**Task to carry out:** How many lines below include the string "Augustinópolis"? State the number alone.

**Excerpted data:**

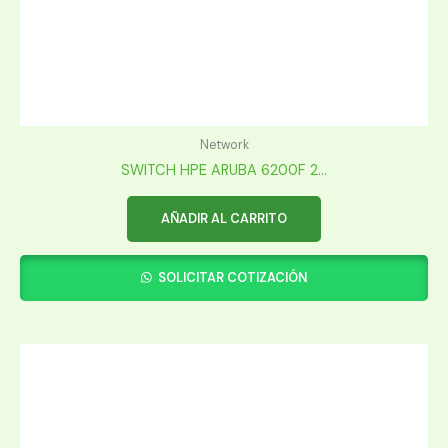
Network
SWITCH HPE ARUBA 6200F 2...
AÑADIR AL CARRITO
SOLICITAR COTIZACIÓN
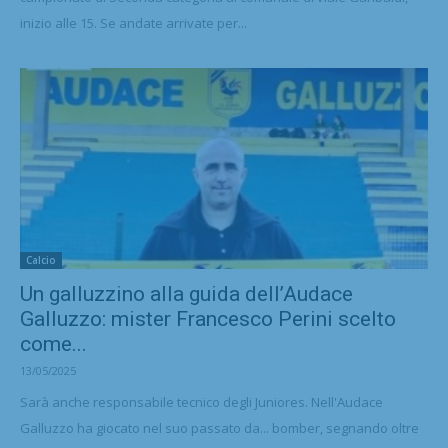
inizio alle 15. Se andate arrivate per...
Calcio
Un galluzzino alla guida dell’Audace
Galluzzo: mister Francesco Perini scelto
come...
13/05/2025
Sarà anche responsabile tecnico degli Juniores. Nell'Audace
Galluzzo ha giocato nel suo passato da... bomber, segnando oltre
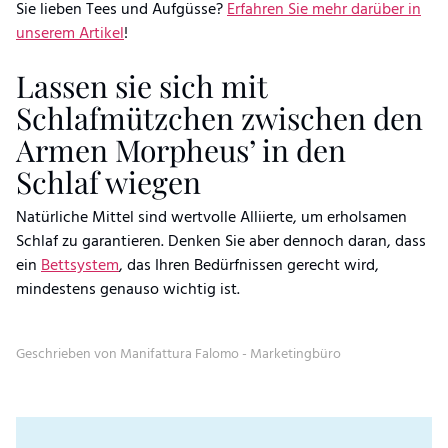
Sie lieben Tees und Aufgüsse?
Erfahren Sie mehr darüber in
unserem Artikel
!
Lassen sie sich mit
Schlafmützchen zwischen den
Armen Morpheus’ in den
Schlaf wiegen
Natürliche Mittel sind wertvolle Alliierte, um erholsamen
Schlaf zu garantieren. Denken Sie aber dennoch daran, dass
ein
Bettsystem
, das Ihren Bedürfnissen gerecht wird,
mindestens genauso wichtig ist.
Geschrieben von Manifattura Falomo - Marketingbüro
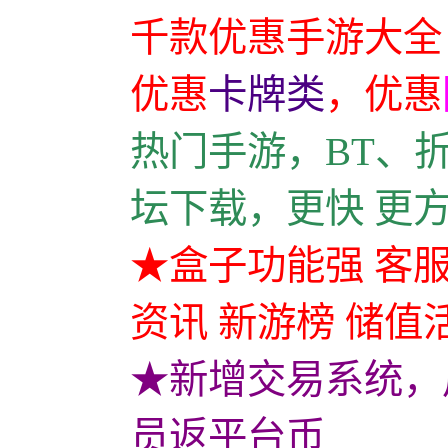
千款优惠手游大全
优惠
卡牌类
，
优惠
热门手游，BT、
坛下载，更快 更
★盒子功能强 客服
资讯 新游榜 储值
★新增交易系统，
员返平台币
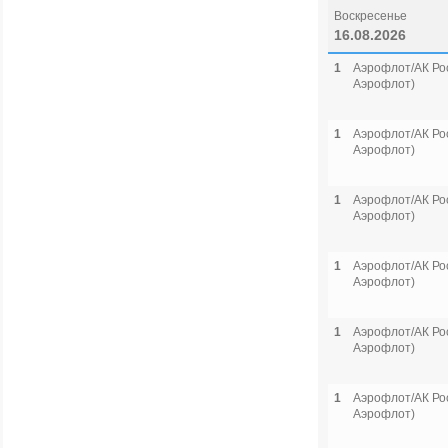
Воскресенье
16.08.2026
1
Аэрофлот/АК Рос
Аэрофлот)
1
Аэрофлот/АК Рос
Аэрофлот)
1
Аэрофлот/АК Рос
Аэрофлот)
1
Аэрофлот/АК Рос
Аэрофлот)
1
Аэрофлот/АК Рос
Аэрофлот)
1
Аэрофлот/АК Рос
Аэрофлот)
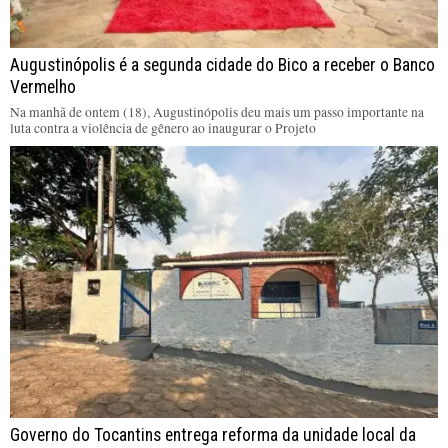
Augustinópolis é a segunda cidade do Bico a receber o Banco
Vermelho
Na manhã de ontem (18), Augustinópolis deu mais um passo importante na
luta contra a violência de gênero ao inaugurar o Projeto
Governo do Tocantins entrega reforma da unidade local da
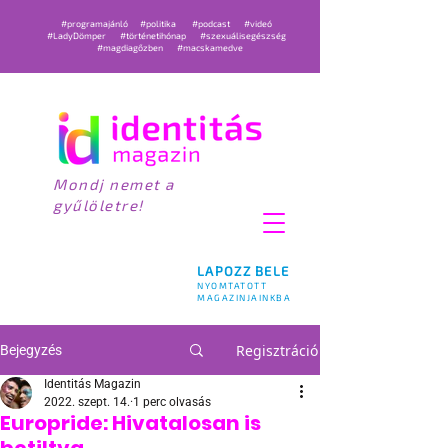
#programajánló
#politika
#podcast
#videó
#LadyDömper
#történetihónap
#szexuálisegészség
#magdiagőzben
#macskamedve
Mondj nemet a
gyűlöletre!
LAPOZZ BELE
NYOMTATOTT
MAGAZINJAINKBA
Regisztráció
Bejegyzés
Identitás Magazin
2022. szept. 14.
1 perc olvasás
Europride: Hivatalosan is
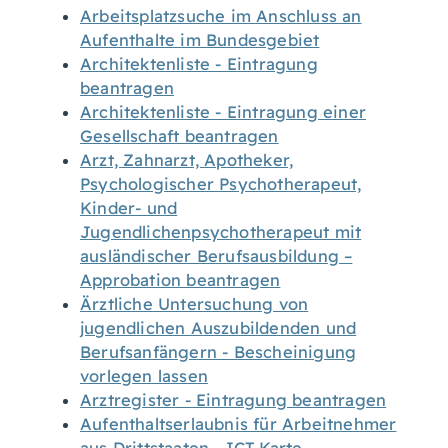
Arbeitsplatzsuche im Anschluss an
Aufenthalte im Bundesgebiet
Architektenliste - Eintragung
beantragen
Architektenliste - Eintragung einer
Gesellschaft beantragen
Arzt, Zahnarzt, Apotheker,
Psychologischer Psychotherapeut,
Kinder- und
Jugendlichenpsychotherapeut mit
ausländischer Berufsausbildung –
Approbation beantragen
Ärztliche Untersuchung von
jugendlichen Auszubildenden und
Berufsanfängern - Bescheinigung
vorlegen lassen
Arztregister - Eintragung beantragen
Aufenthaltserlaubnis für Arbeitnehmer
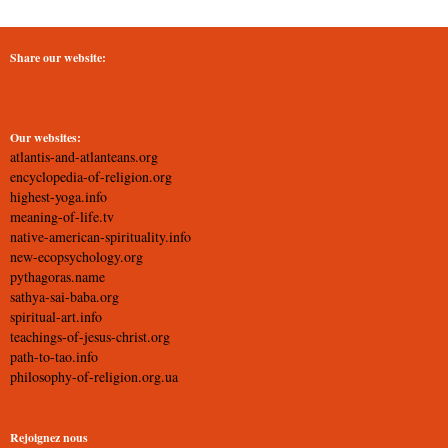
Share our website:
Our websites:
atlantis-and-atlanteans.org
encyclopedia-of-religion.org
highest-yoga.info
meaning-of-life.tv
native-american-spirituality.info
new-ecopsychology.org
pythagoras.name
sathya-sai-baba.org
spiritual-art.info
teachings-of-jesus-christ.org
path-to-tao.info
philosophy-of-religion.org.ua
Rejoignez nous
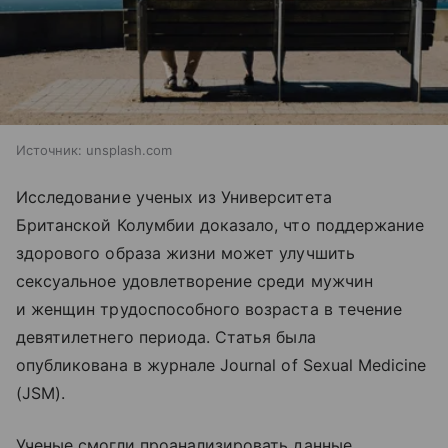
Источник:
unsplash.com
Исследование ученых из Университета
Британской Колумбии доказало, что поддержание
здорового образа жизни может улучшить
сексуальное удовлетворение среди мужчин
и женщин трудоспособного возраста в течение
девятилетнего периода. Статья была
опубликована в журнале Journal of Sexual Medicine
(JSM).
Ученые смогли проанализировать данные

**Completed task:** 2